Information shown
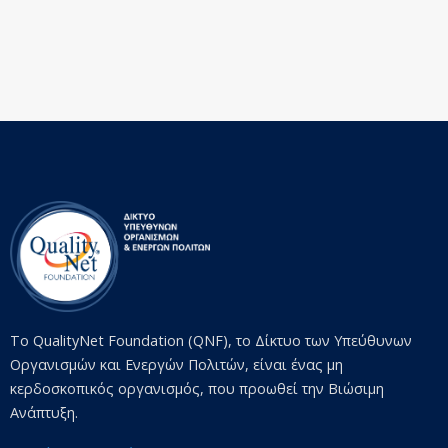
Το QualityNet Foundation (QNF), το Δίκτυο των Υπεύθυνων
Οργανισμών και Ενεργών Πολιτών, είναι ένας μη
κερδοσκοπικός οργανισμός, που προωθεί την Βιώσιμη
Ανάπτυξη.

What the task asks
Using the material above, print word for word the lines from the one holding "κερδοσκοπικός οργανισμός, που" through the last line.

Result for this task
κερδοσκοπικός οργανισμός, που προωθεί την Βιώσιμη
Ανάπτυξη.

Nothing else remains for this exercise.